The time is now. The impact investing field has grown leaps and bounds since the Global Impact Investment Network first started tracking the growth of the field in 2010. Networks like Toniic and The ImPact have brought together a range of interested investors who want to learn more about allocating for impact. Even dedicated impact funds are attracting LPs with diverse motivations. We’ve witnessed large-scale asset managers jump into the space, alongside a rise in specialty managers that are building businesses around servicing impact.

With a surge in activity, the Case Foundation’s commitment to transparency laid out in SSIR is particularly critical.
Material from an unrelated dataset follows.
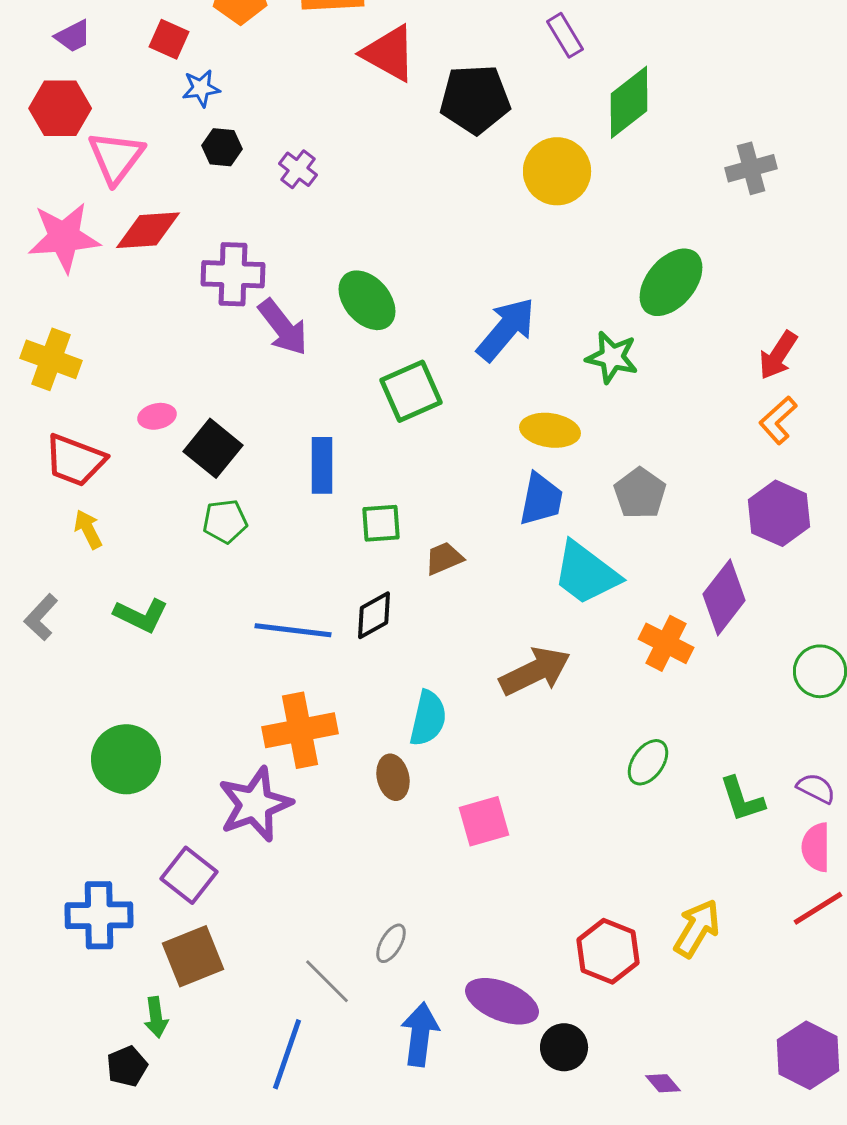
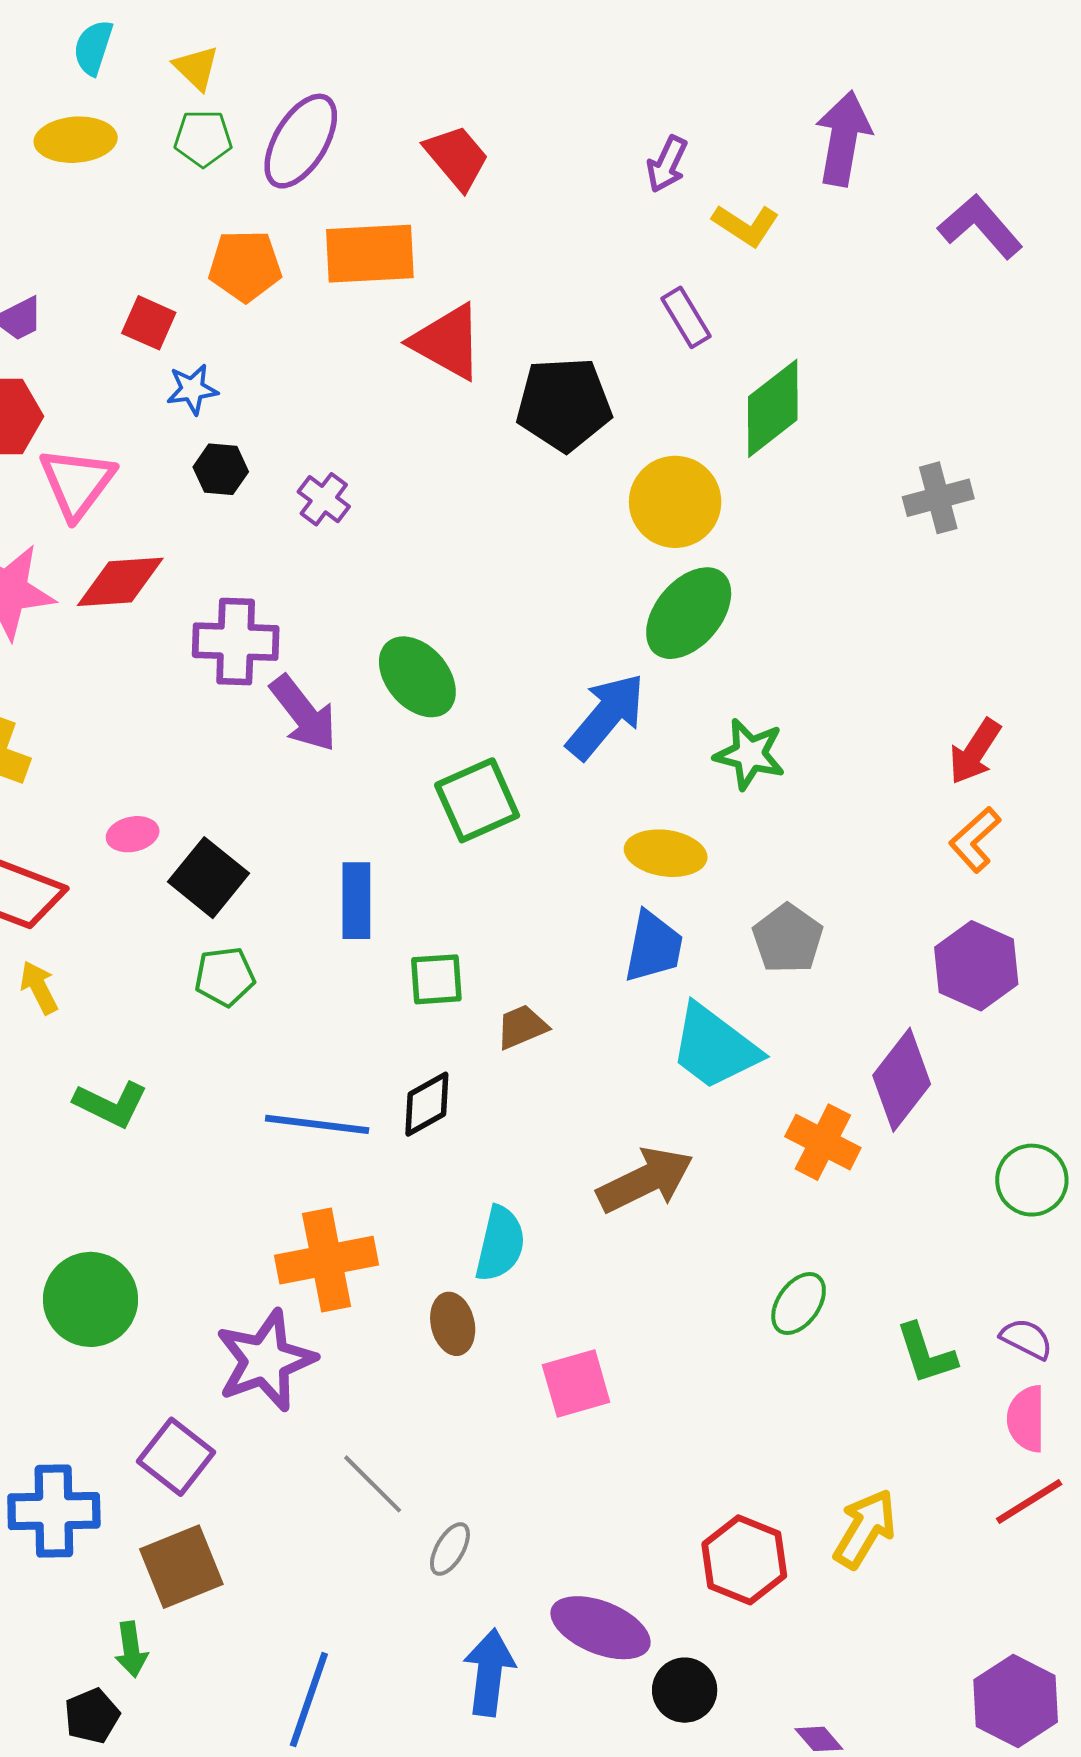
green ellipse: (671, 282) -> (689, 613), moved
gray line: (327, 981) -> (373, 1484), moved

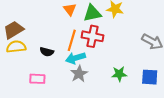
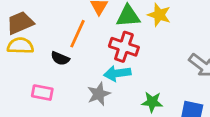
orange line: (72, 40) -> (77, 34), moved
cyan arrow: (76, 58) -> (117, 73), moved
We believe that to truly scale impact investing, we need to continue to engage in discourse around the challenges and solutions we are encountering in our everyday work.

Changing the culture around transparency and disclosure

Since a public commitment from the stage of the Milken Global Conference, we’ve been working to build a data-driven visualization of impact investing transactions to-date. Our hope is that by visualizing and bringing the connections between actors to life, we can foster a better understanding of the enormous potential of the impact investing movement. Such transparency around historical data is key to encouraging more participation in the impact investing space and tapping into the vast amounts of capital and interest that are not yet part of the movement.

For many skeptical investors and institutions, pointing to concrete examples of what impact investments look like, who’s involved, and the size and type of capital deployed, is a necessary part of myth-busting.